Graf J L, Gibbs D L, Adzick N S, Harrison M R
Department of Surgery, University of California, San Francisco 94143-0570, USA.
J Pediatr Surg. 1997 Feb;32(2):214-5; discussion 216. doi: 10.1016/s0022-3468(97)90181-0.
In utero tracheal occlusion accelerates fetal lung growth in experimental animals. Following tracheal occlusion, animals with an intact diaphragm can develop hydrops; presumably the enlarged lungs increase intrathoracic pressure, compress the fetal heart, and occlude venous return. In contrast, in animals with a diaphragmatic hernia, even excessive lung expansion has not led to hydrops because the lung can expand through the diaphragmatic defect into the abdomen.
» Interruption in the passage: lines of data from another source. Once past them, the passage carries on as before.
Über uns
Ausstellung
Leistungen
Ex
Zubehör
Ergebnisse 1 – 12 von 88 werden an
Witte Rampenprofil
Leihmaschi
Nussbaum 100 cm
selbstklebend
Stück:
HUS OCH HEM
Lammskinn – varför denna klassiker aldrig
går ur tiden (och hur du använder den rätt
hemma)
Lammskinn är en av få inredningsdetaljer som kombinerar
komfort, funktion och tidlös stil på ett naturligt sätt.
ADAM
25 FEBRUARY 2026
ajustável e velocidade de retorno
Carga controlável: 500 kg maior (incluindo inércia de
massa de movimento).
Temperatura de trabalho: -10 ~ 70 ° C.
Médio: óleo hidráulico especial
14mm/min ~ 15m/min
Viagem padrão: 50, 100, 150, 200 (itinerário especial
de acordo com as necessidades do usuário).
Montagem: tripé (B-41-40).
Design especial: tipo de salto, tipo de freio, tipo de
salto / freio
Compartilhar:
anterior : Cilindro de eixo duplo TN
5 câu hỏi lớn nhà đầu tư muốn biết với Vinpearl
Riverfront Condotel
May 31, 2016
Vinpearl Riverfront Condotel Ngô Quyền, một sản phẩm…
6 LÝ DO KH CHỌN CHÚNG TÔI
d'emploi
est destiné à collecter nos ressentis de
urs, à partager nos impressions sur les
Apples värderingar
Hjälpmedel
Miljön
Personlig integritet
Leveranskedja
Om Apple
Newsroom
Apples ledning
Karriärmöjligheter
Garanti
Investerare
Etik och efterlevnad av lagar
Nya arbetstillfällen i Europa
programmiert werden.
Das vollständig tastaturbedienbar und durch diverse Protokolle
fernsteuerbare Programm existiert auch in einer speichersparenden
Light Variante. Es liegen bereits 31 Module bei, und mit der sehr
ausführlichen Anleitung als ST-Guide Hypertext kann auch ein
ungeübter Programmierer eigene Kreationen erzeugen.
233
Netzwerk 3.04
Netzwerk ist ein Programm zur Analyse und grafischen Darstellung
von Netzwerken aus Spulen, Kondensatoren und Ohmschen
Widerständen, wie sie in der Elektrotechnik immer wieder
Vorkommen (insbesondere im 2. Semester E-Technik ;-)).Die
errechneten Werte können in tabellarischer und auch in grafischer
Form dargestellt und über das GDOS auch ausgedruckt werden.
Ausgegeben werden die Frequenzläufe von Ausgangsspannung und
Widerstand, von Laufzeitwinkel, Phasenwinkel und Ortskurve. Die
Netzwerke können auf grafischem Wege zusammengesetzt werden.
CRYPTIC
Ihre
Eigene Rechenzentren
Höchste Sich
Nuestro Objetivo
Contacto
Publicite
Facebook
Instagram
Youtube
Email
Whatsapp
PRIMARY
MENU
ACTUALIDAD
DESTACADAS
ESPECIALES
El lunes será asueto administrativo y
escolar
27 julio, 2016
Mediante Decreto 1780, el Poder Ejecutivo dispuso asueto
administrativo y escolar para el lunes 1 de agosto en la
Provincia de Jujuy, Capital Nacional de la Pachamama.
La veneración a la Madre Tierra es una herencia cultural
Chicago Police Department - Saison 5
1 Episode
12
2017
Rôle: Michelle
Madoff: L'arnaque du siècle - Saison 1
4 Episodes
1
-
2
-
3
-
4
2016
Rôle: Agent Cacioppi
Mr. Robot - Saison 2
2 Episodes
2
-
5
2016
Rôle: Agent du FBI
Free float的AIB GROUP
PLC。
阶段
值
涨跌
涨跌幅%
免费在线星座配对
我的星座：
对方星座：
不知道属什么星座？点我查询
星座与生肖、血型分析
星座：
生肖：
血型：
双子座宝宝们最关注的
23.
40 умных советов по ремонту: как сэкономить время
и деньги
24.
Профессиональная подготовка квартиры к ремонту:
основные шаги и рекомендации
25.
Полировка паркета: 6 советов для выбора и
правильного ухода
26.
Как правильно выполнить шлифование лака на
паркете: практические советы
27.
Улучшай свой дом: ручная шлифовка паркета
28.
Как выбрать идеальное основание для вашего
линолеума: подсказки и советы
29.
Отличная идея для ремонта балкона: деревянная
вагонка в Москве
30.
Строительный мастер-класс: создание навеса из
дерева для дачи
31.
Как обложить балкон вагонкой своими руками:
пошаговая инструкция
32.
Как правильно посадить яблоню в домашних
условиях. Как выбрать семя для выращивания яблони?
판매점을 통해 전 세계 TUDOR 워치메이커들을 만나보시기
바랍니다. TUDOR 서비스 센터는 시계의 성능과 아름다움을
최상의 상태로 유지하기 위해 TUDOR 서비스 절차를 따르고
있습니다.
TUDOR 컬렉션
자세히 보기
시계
The authors had assumed that the diaphragmatic defect in human fetuses with congenital diaphragmatic hernia would provide a similar "release valve" if excessive lung growth occurred. A recent case proved this assumption wrong. At 26 weeks' gestation, an in utero fetal tracheal occlusion was performed on a human fetus with a diaphragmatic hernia. Over the next 9 days there was rapid lung expansion and overdistention, compression of the fetal heart, and hydrops. These findings mimic those seen in fetuses with congenital high airway obstruction syndrome and has implications for in utero treatment of congenital diaphragmatic hernia.